* Required work
Reproduce every record exactly as it appears, but not the pictures.

* Provided data
---*---
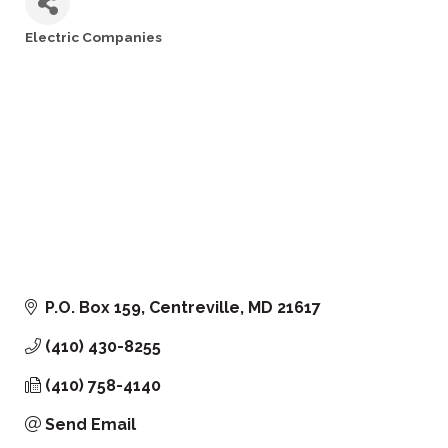
Electric Companies
Categories
P.O. Box 159
Centreville
MD
21617
(410) 430-8255
(410) 758-4140
Send Email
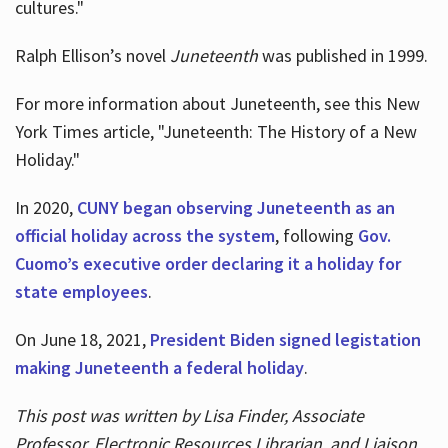
cultures."
Ralph Ellison’s novel
Juneteenth
was published in 1999.
For more information about Juneteenth, see this New
York Times article, "Juneteenth: The History of a New
Holiday."
In 2020,
CUNY began observing Juneteenth as an
official holiday across the system
, following
Gov.
Cuomo’s executive order declaring it a holiday for
state employees
.
On June 18, 2021,
President Biden signed legistation
making Juneteenth a federal holiday
.
This post was written by Lisa Finder, Associate
Professor, Electronic Resources Librarian, and Liaison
---*---
* Result of this exercise
Electric Companies
Categories
P.O. Box 159
Centreville
MD
21617
(410) 430-8255
(410) 758-4140
Send Email
cultures."
Ralph Ellison’s novel
Juneteenth
was published in 1999.
For more information about Juneteenth, see this New
York Times article, "Juneteenth: The History of a New
Holiday."
In 2020,
CUNY began observing Juneteenth as an
official holiday across the system
, following
Gov.
Cuomo’s executive order declaring it a holiday for
state employees
.
On June 18, 2021,
President Biden signed legistation
making Juneteenth a federal holiday
.
This post was written by Lisa Finder, Associate
Professor, Electronic Resources Librarian, and Liaison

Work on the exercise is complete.